** WHAT THE TASK REQUIRES **
Could you reproduce, from the records below, everything from the line with "Подготовка к собеседованию на английском" down to the line with "Деловая переписка на английском языке", keeping both of those lines and changing nothing?

DATA FOR PROCESSING Start Marker

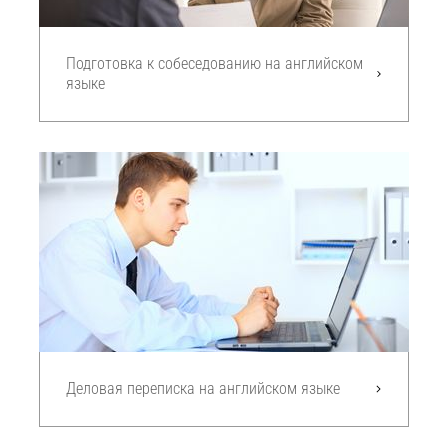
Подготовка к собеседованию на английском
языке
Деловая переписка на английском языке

DATA FOR PROCESSING End Marker
DATA FOR PROCESSING Start Marker

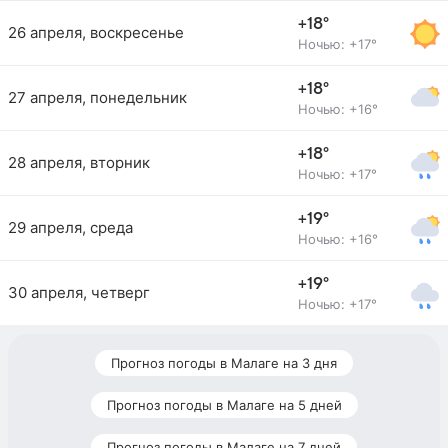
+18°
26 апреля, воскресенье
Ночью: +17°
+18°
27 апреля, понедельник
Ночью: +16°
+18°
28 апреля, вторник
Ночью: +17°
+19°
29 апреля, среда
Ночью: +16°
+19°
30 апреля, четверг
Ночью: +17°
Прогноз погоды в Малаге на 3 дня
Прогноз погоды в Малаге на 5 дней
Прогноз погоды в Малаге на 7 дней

DATA FOR PROCESSING End Marker

** EXERCISE SOLUTION **
Подготовка к собеседованию на английском
языке
Деловая переписка на английском языке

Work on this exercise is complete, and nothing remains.